What the task requires> Copy only what lies from the line containing "bonitos; premia que la gente se quede a" through the line containing "mereka. Puncaknya, mereka memainkan lagu" in the entries below, keeping both end lines exact and dropping every picture.
☆ ☆ ☆
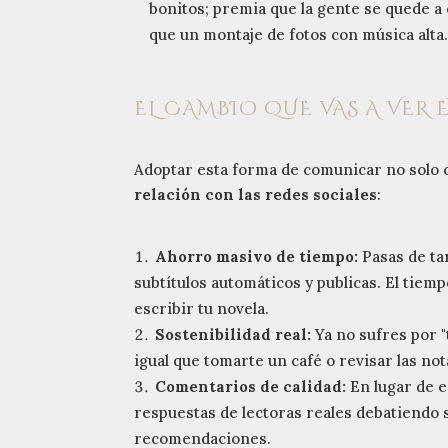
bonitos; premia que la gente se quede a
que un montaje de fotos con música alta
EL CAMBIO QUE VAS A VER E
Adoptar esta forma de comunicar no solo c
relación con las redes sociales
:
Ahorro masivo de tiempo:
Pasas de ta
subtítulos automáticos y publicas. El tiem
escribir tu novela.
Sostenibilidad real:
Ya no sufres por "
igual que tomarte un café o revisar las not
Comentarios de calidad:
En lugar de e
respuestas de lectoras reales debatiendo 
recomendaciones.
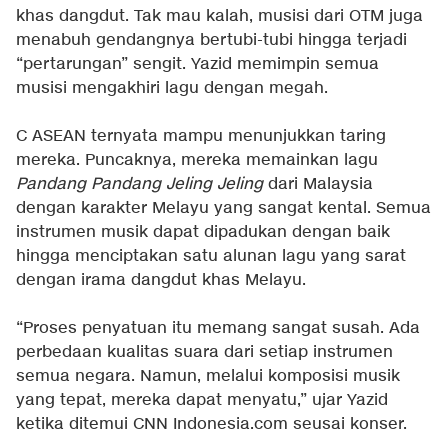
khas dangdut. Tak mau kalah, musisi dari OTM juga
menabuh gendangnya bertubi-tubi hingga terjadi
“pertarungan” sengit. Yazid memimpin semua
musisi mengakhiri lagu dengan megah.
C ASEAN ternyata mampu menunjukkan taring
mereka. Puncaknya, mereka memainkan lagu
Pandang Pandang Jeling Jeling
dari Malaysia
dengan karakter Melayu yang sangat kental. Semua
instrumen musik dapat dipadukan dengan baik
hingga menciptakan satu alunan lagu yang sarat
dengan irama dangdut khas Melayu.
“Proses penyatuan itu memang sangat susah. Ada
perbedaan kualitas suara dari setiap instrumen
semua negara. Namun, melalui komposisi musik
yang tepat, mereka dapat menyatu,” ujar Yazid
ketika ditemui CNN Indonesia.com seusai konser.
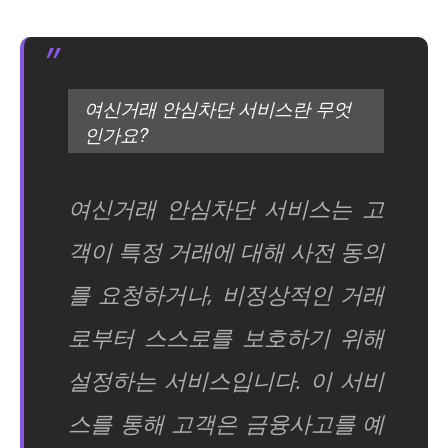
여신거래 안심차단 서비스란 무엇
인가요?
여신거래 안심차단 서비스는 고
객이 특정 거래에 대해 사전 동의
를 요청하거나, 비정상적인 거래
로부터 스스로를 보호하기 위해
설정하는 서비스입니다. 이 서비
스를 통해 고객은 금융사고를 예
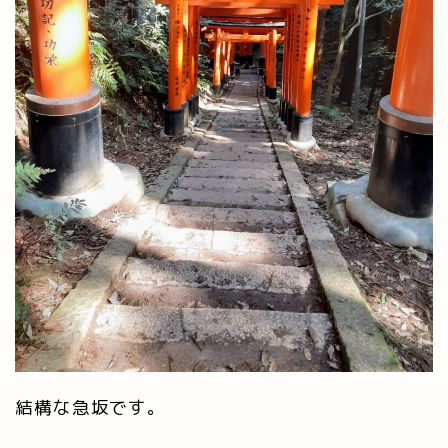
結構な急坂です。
☆ ☆ ☆
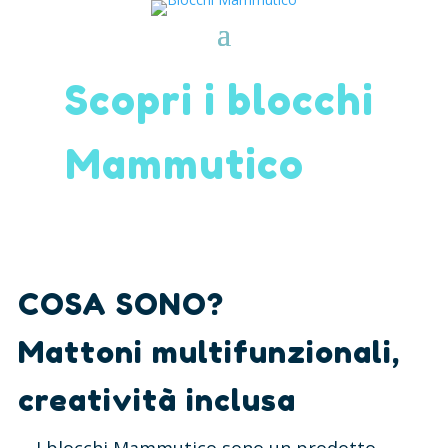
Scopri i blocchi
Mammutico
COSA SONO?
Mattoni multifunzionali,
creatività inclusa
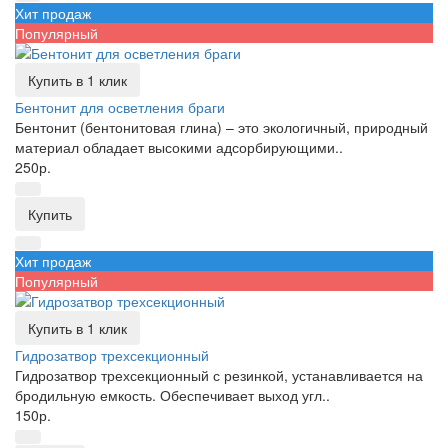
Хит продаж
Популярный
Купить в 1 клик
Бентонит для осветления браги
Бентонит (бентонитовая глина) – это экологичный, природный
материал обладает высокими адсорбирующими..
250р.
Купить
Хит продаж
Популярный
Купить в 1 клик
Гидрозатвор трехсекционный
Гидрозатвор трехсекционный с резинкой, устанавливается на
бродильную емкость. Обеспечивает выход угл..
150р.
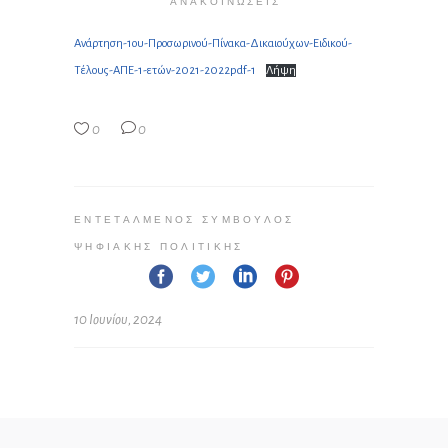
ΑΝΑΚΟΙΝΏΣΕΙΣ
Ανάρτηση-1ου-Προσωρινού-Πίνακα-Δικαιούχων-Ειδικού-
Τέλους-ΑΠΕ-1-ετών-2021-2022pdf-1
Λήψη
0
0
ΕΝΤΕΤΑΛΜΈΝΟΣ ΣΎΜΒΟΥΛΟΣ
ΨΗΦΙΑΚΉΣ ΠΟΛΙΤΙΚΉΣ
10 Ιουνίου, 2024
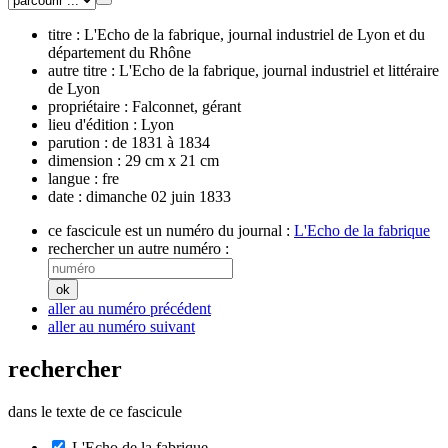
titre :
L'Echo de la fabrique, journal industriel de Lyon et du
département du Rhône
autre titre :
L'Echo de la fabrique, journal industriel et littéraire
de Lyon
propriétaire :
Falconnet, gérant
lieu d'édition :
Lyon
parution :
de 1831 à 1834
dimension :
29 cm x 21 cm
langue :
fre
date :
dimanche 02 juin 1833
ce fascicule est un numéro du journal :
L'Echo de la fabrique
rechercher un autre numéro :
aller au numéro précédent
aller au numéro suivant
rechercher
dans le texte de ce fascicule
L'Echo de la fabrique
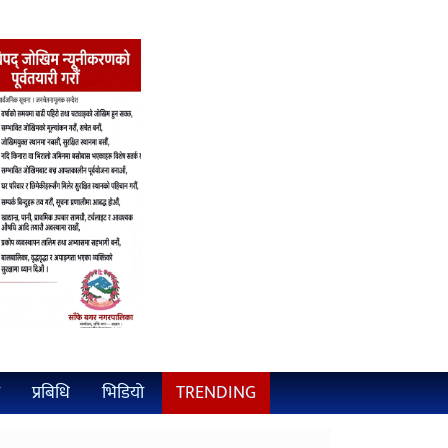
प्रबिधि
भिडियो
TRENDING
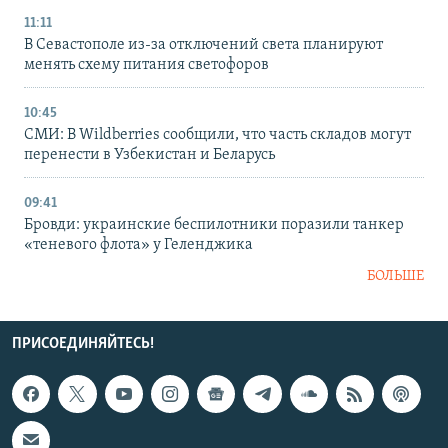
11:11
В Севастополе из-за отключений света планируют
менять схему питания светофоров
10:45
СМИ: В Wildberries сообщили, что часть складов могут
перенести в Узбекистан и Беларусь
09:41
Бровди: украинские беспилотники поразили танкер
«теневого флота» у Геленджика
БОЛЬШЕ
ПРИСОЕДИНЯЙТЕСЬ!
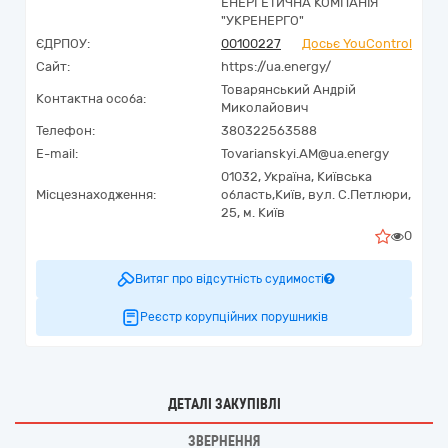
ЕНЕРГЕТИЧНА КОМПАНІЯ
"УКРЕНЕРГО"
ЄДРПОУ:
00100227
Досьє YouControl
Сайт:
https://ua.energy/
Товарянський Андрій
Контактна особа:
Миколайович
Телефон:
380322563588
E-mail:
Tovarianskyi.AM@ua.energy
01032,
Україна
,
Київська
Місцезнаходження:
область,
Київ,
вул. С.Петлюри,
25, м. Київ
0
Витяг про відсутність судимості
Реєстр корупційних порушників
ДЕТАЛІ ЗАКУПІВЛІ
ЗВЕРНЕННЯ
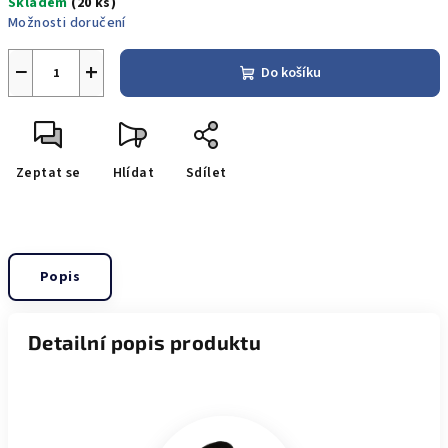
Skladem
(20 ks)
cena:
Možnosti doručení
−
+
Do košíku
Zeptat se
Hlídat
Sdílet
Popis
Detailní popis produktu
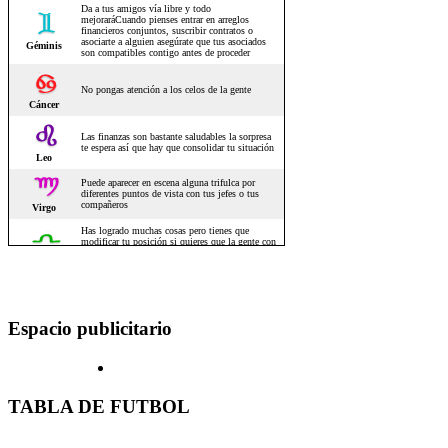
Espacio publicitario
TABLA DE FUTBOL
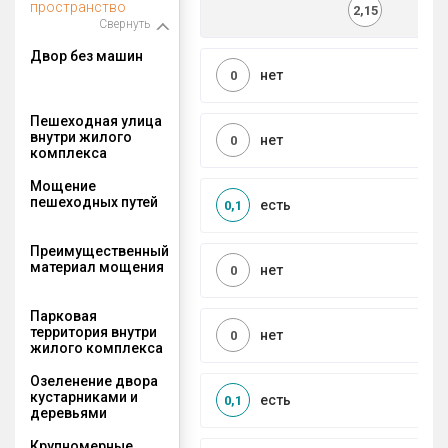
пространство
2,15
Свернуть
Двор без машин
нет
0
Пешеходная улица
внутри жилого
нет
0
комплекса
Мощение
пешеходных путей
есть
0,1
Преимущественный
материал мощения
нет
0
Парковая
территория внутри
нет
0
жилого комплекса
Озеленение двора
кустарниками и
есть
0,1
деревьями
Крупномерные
☆ ☆ ☆
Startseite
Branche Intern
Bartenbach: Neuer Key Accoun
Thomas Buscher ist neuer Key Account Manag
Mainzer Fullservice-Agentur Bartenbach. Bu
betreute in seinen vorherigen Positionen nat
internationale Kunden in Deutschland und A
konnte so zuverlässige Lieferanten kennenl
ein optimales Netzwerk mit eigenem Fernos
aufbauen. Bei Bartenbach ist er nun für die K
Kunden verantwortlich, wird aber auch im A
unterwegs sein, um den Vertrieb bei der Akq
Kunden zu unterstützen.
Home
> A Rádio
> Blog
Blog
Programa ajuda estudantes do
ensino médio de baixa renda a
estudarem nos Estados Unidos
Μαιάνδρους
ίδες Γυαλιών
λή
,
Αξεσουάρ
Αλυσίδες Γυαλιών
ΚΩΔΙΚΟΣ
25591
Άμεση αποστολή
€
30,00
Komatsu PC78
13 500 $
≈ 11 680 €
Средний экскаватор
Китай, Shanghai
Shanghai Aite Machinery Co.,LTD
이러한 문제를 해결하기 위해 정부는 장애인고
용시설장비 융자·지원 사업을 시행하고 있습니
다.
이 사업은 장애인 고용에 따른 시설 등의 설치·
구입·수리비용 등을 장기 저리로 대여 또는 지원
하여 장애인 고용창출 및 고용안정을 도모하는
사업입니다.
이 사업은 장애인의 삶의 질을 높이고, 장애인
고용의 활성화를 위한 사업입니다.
☆ ☆ ☆
Written solution>
bonitos; premia que la gente se quede a
que un montaje de fotos con música alta
EL CAMBIO QUE VAS A VER E
Adoptar esta forma de comunicar no solo c
relación con las redes sociales
:
Ahorro masivo de tiempo:
Pasas de ta
subtítulos automáticos y publicas. El tiem
escribir tu novela.
Sostenibilidad real:
Ya no sufres por "
igual que tomarte un café o revisar las not
Comentarios de calidad:
En lugar de e
respuestas de lectoras reales debatiendo 
recomendaciones.
khas dangdut. Tak mau kalah, musisi dari OTM juga
menabuh gendangnya bertubi-tubi hingga terjadi
“pertarungan” sengit. Yazid memimpin semua
musisi mengakhiri lagu dengan megah.
C ASEAN ternyata mampu menunjukkan taring
mereka. Puncaknya, mereka memainkan lagu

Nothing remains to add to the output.